Superheavy element is now eligible to become the new end of the periodic table, if the findings are judged to be conclusive

by Jyllian Kemsley
May 12, 2014 | A version of this story appeared in Volume 92, Issue 19

Four years after scientists first reported the creation of element 117, researchers working at a second facility have observed it as well (Phys. Rev. Lett. 2014, DOI: 10.1103/physrevlett.112.172501). The additional finding should strengthen the case for adding element 117 to the periodic table, where it would take its place as the heaviest element confirmed to exist, even if it does so only briefly. Element 117 was first sighted in 2010 in experiments done at Russia’s Joint Institute for Nuclear Research, where researchers smashed a stream of 48Ca atoms into a 249Bk target.
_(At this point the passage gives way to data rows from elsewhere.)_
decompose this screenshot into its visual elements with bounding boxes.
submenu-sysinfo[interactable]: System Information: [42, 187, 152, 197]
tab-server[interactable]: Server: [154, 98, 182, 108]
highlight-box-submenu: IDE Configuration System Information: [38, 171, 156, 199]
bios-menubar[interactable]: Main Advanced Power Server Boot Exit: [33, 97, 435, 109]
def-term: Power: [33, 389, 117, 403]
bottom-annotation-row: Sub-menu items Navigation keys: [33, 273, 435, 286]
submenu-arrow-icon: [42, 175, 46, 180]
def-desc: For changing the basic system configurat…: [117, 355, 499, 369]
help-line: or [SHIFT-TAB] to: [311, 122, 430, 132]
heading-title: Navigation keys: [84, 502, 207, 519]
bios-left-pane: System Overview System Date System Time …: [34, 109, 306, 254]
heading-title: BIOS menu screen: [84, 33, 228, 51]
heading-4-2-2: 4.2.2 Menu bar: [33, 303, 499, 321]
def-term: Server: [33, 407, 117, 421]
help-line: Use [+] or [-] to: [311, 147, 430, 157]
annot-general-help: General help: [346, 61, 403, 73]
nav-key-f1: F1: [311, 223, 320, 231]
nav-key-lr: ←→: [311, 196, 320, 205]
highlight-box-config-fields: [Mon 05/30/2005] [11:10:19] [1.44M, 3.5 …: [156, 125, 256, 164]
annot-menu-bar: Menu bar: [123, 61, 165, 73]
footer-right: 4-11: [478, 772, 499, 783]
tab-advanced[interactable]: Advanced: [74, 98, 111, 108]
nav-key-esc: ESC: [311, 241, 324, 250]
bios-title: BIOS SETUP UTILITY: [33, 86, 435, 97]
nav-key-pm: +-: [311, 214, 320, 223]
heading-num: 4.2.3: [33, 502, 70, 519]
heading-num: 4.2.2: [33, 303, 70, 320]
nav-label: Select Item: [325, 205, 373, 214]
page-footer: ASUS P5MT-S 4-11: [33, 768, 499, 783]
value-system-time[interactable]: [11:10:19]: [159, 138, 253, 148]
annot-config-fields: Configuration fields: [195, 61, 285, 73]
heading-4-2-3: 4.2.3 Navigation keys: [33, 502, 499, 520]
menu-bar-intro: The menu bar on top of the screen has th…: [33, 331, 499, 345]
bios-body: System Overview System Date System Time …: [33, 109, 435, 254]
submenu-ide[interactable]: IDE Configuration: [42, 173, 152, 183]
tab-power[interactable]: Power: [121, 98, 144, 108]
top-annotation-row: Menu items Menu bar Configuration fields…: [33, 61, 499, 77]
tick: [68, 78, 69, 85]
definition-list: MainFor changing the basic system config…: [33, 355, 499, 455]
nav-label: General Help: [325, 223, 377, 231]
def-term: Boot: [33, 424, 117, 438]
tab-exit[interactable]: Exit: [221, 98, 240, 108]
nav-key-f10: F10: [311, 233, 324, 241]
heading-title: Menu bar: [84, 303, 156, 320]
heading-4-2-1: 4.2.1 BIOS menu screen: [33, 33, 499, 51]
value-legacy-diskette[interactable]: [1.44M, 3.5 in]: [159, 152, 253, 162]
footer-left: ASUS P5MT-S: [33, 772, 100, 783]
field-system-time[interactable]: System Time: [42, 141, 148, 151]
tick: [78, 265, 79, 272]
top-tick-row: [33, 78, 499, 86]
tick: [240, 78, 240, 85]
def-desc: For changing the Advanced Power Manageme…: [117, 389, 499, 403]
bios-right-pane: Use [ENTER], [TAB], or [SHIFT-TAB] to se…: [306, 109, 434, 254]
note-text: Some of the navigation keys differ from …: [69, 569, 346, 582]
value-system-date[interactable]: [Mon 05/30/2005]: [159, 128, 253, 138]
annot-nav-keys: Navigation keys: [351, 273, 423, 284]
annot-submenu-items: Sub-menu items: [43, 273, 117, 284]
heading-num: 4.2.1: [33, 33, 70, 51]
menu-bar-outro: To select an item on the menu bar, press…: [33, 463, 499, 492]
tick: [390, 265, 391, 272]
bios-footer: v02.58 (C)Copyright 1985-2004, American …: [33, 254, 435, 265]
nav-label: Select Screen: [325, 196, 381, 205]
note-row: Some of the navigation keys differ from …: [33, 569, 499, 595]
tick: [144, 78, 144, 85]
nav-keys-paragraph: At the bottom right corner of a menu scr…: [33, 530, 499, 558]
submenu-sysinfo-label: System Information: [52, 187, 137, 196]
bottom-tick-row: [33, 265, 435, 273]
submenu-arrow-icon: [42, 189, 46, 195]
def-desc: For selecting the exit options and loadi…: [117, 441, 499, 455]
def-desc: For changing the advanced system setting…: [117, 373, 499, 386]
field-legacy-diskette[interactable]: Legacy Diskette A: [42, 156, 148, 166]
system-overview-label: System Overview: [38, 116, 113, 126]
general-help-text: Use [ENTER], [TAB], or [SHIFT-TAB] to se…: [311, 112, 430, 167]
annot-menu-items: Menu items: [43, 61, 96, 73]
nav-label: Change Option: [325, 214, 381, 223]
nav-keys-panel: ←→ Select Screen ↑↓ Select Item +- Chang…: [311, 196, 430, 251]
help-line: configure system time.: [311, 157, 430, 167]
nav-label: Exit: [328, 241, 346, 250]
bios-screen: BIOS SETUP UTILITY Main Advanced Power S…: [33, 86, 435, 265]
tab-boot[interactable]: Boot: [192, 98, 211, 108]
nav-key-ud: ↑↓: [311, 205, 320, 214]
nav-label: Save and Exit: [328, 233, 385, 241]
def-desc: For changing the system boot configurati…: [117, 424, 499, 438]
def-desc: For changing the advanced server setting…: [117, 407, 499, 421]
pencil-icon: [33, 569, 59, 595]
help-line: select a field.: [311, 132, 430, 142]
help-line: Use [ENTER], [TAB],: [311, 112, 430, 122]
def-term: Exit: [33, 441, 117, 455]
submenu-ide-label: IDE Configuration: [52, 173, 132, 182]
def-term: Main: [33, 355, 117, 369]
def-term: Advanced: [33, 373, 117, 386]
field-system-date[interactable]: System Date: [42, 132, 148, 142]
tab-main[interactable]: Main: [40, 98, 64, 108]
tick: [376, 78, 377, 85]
The scientists tracked two isotopes, 293117 and 294117, through their nuclear decay chains. Similar experiments in Russia turned up element 117 again in 2012. In the new work, scientists led by Jadambaa Khuyagbaatar at Germany’s GSI heavy-ion accelerator center also combined 48Ca and 249Bk and saw evidence of two atoms of 294117. In the past two years, researchers have repeated sightings of elements 113 and 115 as well. If an international committee deems all the claims conclusive, row seven of the periodic table will be only one element short of completion.